**TASK DATA:**
=== Begin Enclosure ===

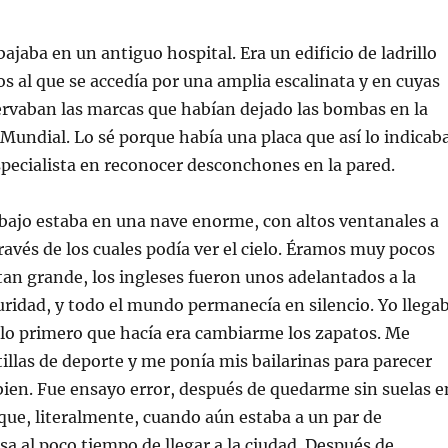
ajaba en un antiguo hospital. Era un edificio de ladrillo
tos al que se accedía por una amplia escalinata y en cuyas
ervaban las marcas que habían dejado las bombas en la
undial. Lo sé porque había una placa que así lo indicaba
pecialista en reconocer desconchones en la pared.
bajo estaba en una nave enorme, con altos ventanales a
ravés de los cuales podía ver el cielo. Éramos muy pocos
tan grande, los ingleses fueron unos adelantados a la
uridad, y todo el mundo permanecía en silencio. Yo llega
 lo primero que hacía era cambiarme los zapatos. Me
tillas de deporte y me ponía mis bailarinas para parecer
ien. Fue ensayo error, después de quedarme sin suelas e
ue, literalmente, cuando aún estaba a un par de
sa al poco tiempo de llegar a la ciudad. Después de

=== End Enclosure ===

**EXERCISE BRIEF:**
What this exercise asks for is every line of the data above with the word "estaba".

**ANSWER SECTION:**
bajo estaba en una nave enorme, con altos ventanales a
ue, literalmente, cuando aún estaba a un par de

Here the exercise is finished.